Beitragsart: Gebauter Beitrag
Sprache: deutsch
Redaktionsbereich: Politik/Info, Internationales, Wirtschaft/Soziales
Serie: Zwischen Ceuta und La Jonquera
Entstehung

AutorInnen: Johannes Mahn
Radio: WW-TÜ, Tübingen im www
Produktionsdatum: 03.10.2005
keine Linzenz
Skript
Hinweis zur Abmoderation: Im letzten Satz des Beitrags erwähne ich, dass kürzlich ein MigrantInnenboot kenterte, wobei drei Menschen starben. Inzwischen ist klar, dass es mindestens 17 Tote sind!

Für den Beitrag benutzte Quellen: Radio Nacional de España, El País, Indymedia Estrecho, DosOrillas.com

"Avalancha" ist das spanische Wort für Lawine. In den letzten Tagen ist dieser Begriff in Spanien ständig und überall zu hören und zu lesen. Doch nicht ein Erdrutsch wird damit bezeichnet. Das Wort hat sich als Bezeichnung für die Vorgänge durchgesetzt, die sich derzeit an der Grenze zwischen Marokko und den spanischen Enklaven Melilla und Ceuta abspielen: in großen Gruppen versuchen MigrantInnen aus Kongo, Côte d`Ivoire und anderen afrikanischen Ländern die Grenzanlagen zu überwinden.
Das Wort "Avalancha" verleiht den Eindruck von etwas Bedrohlichem. Es vergeht kaum ein Tag, an dem nicht neue Meldungen über nach Spanien brechende "Migrantenlawinen" zu hören sind. So wird durch diese Begriffswahl in der spanischen Bevölkerung gezielt eine unbewusste Angst geschürt.

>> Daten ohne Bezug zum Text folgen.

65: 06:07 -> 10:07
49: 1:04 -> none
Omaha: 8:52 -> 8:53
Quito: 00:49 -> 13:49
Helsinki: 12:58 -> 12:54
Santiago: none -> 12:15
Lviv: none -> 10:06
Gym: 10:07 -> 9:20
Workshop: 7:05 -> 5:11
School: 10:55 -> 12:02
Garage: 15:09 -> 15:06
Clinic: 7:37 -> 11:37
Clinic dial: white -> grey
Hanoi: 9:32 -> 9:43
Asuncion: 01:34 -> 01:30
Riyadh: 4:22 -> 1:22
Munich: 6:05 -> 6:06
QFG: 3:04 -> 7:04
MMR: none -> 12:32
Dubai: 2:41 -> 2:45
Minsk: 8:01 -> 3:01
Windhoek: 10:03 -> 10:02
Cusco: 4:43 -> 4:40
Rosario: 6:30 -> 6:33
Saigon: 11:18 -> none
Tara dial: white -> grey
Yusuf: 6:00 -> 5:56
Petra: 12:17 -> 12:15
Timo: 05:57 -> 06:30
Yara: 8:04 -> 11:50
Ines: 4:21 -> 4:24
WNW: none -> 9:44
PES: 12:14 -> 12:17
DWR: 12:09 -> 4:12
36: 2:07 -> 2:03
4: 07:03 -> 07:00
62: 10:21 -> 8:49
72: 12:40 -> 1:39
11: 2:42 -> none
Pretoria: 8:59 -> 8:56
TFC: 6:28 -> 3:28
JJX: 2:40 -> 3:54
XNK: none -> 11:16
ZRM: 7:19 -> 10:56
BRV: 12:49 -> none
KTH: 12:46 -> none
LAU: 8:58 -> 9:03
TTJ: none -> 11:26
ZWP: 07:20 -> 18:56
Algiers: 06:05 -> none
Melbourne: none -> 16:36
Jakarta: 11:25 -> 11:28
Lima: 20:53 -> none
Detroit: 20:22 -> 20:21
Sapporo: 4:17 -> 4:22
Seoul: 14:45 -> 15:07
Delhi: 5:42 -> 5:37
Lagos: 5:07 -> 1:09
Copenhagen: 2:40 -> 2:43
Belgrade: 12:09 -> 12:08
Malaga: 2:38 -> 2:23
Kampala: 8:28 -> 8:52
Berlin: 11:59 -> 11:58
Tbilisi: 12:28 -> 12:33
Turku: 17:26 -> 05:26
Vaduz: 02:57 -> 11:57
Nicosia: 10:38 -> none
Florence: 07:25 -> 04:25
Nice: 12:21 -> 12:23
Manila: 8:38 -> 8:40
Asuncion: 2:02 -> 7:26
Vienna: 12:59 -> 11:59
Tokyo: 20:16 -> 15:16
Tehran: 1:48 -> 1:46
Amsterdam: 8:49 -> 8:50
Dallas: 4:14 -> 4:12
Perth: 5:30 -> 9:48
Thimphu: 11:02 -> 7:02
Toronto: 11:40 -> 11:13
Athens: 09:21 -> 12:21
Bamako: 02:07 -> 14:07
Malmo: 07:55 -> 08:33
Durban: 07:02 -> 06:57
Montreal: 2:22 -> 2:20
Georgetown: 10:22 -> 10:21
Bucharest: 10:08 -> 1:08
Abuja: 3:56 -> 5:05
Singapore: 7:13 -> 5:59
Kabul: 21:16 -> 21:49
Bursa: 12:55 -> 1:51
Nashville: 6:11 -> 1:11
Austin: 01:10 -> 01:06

Wer jedoch wirklich Grund zur Angst hat, sind die MigrantInnen selbst. Immer wieder bleiben Tote und Verletzte am Grenzstreifen zurück. In der Nacht vom 28. auf den 29. September waren es in Ceuta über hundert Verletzte und mindestens fünf Tote, wobei es schwierig ist, verlässliche Angaben zu erhalten. Hieß es zuerst noch, die Opfer seien in der Panik überrannt worden bzw. an Schnittverletzungen gestorben, ließ sich später nicht mehr verheimlichen, dass sie erschossen worden waren. Nun beschuldigen sich die spanische Guardia Civil und die marokkanische Polizei inoffiziell gegenseitig, das Feuer auf die MigrantInnen eröffnet zu haben. Was wirklich geschehen ist, wird womöglich nie in Erfahrung zu bringen sein. So war es bereits Ende August, als an Melillas Grenze mehrere Tote zu beklagen waren. Nachdem tagelang über die Todesursache spekuliert worden war, verschwand das Thema aus den Schlagzeilen, nachdem immer mehr auf die Guardia Civil deutete. Laut der Organisation "Ärzte ohne Grenzen" spricht alles dafür, dass zumindest einer der Toten durch den Aufprall eines Gummigeschosses gestorben war. Und Gummigeschosse verwendet nur die Guardia Civil. Dass diese paramilitärischen Polizisten nicht zimperlich vorgehen, betont in zynischer Weise sogar der rechte Präsident von Melilla Juan José Imbroda: "Que quede muy claro: no son azafatas". (Eines muss klar sein: sie sind keine Hostessen).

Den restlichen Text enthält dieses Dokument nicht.